[Saved entries]
#####

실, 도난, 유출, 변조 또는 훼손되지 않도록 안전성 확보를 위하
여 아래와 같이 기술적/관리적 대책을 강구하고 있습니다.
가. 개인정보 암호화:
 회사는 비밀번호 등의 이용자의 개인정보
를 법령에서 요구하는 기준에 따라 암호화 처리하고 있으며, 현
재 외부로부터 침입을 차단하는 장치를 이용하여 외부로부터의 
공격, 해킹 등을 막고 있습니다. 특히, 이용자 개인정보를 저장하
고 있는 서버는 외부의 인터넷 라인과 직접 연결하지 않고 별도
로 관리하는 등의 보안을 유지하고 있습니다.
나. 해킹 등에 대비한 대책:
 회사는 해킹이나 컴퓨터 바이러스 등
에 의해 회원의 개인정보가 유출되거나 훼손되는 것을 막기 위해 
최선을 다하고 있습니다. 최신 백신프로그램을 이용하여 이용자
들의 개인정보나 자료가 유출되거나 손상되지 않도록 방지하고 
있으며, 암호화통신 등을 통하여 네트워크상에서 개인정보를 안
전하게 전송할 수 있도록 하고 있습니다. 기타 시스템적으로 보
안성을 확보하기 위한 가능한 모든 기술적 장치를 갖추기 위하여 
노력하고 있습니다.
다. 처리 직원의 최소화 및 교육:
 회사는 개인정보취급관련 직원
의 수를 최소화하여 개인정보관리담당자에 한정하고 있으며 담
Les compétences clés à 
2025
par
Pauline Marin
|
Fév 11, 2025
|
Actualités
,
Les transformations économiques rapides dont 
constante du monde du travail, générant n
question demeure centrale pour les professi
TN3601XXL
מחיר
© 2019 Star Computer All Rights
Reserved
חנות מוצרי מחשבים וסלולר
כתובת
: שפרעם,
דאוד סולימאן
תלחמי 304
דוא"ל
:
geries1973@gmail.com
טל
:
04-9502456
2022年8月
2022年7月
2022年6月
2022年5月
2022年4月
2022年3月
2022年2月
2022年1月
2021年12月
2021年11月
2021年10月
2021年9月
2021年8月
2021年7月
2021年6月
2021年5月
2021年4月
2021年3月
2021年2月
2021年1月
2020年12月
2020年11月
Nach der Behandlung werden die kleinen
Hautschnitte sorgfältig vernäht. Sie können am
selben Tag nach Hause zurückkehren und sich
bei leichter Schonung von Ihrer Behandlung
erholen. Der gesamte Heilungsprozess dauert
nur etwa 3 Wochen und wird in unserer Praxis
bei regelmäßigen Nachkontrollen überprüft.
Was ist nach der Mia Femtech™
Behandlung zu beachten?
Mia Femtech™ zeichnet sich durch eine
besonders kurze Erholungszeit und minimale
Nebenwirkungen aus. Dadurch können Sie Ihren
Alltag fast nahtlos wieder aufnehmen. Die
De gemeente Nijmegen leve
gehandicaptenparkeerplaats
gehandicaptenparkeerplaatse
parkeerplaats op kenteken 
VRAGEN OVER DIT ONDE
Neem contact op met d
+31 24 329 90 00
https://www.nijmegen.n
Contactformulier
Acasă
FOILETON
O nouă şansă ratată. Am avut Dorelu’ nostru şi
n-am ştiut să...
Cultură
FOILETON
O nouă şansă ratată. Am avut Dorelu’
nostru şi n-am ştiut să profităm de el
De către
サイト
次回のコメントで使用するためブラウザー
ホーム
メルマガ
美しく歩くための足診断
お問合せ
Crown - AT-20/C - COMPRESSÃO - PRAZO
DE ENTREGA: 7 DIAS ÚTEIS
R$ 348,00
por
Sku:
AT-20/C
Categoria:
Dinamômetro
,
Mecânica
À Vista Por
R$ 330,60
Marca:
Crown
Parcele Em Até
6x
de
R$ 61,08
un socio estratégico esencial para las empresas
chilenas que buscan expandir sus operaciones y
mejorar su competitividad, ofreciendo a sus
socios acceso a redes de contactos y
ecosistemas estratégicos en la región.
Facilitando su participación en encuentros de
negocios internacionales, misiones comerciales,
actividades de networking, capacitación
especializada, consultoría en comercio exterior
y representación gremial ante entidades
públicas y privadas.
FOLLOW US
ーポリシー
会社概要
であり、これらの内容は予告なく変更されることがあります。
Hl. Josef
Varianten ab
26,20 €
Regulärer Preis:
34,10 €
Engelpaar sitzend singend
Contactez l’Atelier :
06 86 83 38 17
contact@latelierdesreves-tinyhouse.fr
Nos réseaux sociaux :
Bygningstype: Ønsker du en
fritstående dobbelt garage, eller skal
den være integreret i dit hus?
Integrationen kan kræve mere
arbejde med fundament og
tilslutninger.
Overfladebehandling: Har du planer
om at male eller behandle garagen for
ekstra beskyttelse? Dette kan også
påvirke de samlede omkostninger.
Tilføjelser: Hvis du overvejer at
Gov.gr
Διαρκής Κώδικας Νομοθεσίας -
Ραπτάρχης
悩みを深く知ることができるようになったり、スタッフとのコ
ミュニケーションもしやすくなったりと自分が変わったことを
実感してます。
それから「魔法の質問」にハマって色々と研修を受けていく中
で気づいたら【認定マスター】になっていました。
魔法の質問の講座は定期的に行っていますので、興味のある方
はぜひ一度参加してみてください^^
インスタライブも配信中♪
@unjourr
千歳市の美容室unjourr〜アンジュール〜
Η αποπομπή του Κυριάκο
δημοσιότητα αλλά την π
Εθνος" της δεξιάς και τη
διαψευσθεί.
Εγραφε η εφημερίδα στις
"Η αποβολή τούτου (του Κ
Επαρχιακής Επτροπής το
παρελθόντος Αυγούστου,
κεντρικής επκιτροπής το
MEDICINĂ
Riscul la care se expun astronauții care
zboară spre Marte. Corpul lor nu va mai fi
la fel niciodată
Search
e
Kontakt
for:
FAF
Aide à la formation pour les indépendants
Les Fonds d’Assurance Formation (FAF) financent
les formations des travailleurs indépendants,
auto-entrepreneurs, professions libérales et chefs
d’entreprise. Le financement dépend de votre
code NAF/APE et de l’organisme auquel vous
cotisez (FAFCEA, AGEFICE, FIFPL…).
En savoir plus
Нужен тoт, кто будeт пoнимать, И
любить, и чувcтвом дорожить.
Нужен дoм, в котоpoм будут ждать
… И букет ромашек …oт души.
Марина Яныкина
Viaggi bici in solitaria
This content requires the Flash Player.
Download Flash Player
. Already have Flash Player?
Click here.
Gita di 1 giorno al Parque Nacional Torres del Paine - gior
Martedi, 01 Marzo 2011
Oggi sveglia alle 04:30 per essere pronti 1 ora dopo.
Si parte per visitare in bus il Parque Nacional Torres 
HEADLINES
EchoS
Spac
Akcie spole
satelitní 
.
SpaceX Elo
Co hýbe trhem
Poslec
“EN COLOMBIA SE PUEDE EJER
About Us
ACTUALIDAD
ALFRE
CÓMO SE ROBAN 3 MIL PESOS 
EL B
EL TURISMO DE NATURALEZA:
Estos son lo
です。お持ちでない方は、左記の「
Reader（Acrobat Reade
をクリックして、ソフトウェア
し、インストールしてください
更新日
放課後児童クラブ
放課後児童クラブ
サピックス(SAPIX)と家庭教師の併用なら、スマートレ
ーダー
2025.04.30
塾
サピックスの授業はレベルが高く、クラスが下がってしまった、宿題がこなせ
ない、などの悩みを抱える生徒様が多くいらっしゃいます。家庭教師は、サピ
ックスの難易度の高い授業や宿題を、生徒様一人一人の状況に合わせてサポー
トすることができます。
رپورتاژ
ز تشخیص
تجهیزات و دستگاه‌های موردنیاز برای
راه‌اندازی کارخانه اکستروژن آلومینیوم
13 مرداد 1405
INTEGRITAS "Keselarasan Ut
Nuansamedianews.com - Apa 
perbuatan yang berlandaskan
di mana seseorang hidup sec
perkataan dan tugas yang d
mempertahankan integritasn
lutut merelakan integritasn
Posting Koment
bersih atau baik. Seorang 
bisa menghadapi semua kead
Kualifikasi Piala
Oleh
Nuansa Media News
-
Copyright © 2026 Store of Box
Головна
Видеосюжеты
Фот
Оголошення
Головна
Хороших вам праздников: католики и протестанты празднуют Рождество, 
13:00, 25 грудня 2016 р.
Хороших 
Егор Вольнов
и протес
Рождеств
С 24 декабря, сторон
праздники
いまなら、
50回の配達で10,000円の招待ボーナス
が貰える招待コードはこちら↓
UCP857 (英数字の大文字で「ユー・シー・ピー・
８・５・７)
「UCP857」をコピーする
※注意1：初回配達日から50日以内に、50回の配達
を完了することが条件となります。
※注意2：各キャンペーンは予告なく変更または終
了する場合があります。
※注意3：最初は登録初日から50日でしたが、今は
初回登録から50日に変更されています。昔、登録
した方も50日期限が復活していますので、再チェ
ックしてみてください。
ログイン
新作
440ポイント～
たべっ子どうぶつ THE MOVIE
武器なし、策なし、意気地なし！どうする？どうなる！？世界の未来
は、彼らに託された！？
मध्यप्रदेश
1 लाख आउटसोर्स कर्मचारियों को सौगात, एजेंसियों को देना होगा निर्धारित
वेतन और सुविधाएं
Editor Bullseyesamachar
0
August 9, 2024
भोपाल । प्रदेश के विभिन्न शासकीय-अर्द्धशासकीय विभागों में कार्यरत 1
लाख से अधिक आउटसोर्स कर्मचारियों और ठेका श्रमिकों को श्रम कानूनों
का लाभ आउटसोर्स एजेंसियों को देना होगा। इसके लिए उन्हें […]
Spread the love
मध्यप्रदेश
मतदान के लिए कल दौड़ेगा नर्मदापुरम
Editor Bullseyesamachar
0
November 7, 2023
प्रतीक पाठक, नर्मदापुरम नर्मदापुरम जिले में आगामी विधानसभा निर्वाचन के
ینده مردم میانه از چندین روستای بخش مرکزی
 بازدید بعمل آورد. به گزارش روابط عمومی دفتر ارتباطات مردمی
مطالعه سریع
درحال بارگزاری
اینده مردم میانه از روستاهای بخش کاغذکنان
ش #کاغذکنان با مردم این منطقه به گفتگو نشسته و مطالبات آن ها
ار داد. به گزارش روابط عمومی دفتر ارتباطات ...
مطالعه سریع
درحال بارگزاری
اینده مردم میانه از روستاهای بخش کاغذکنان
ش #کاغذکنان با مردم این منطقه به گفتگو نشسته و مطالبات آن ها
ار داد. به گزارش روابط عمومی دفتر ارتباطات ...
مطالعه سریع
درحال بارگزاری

#####

▶ _Exercise objective_
Reply with one number, the count of lines in the records that include the word "ştiut".

▶ _Answer space_
2